Twitch to Detect People Evading Bans with Machine Learning
Twitch is advancing its efforts to reduce bullying with a new tool that makes use of machine learning to detect people who might be trying to evade bans. It is the latest addition to the company to combat hate forays, where streamer chats are full of trolls sending hate messages.
Suspicious User Detection, the new tool can identify users as "probable" or "possible" individuals who have evaded bans on a streamer's channel. The machine learning model that drives the tool identifies potential evaders by evaluating aspects such as their behavior and the characteristics of their account and compares that information with the accounts that have been banned from a transmitter channel.
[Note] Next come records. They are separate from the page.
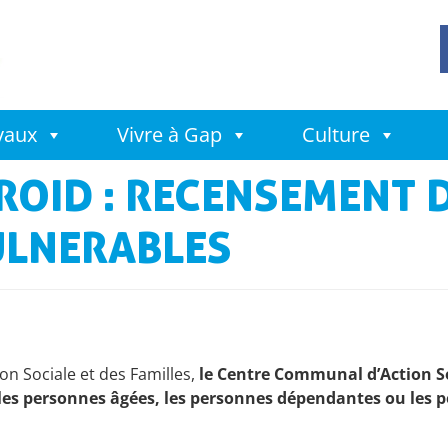
avaux
Vivre à Gap
Culture
ROID : RECENSEMENT 
ULNERABLES
on Sociale et des Familles,
le Centre Communal d’Action Soci
r les personnes âgées, les personnes dépendantes ou les 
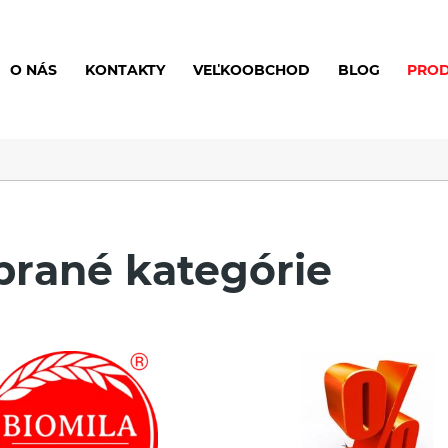
O NÁS
KONTAKTY
VEĽKOOBCHOD
BLOG
PRO
brané kategórie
Messages from "likely" evaders will not be sent to chat, but streamers and their mods will be able to see them. Streamers and mods can opt to monitor a likely ban evader, adding that user to a monitoring list and placing a message next to a user's name indicating monitoring (as shown in the GIF below) or ban it. Messages from "possible" evaders will appear in the chat, but streamers/mods can choose to have those messages blocked in chat as well.
Twitch says it will turn on Suspicious User Detection by default, but streamers can modify or disable the tool if they wish. Streamers and mods will also be able to manually select to monitor users they suspect.
"This tool was inspired in large part by community feedback around the need for better ways to curb ban evaders," Alison Huffman, Twitch's director of product for community health, said in a statement to The Verge. "When we were speaking with mods about their pain points, we heard that it can be hard to distinguish whether a user who chatted something that violated their channel's norms was a harmful, repeat harasser or just a newer viewer who hadn't learned that channel's customs yet. As such, we designed this tool to give mods and creators more information about potential ban evaders so they could make more efficient and informed decisions within their channel."
Suspicious user detection tool seems like it could make a difference in silencing haters, primarily when used in conjunction with recently introduced controls that allow a streamer to require verification by phone or email for accounts participating in the chat. But we need to wait and see how effective Suspicious User Detection will be in practice or if ban evaders will find ways to get around the tool.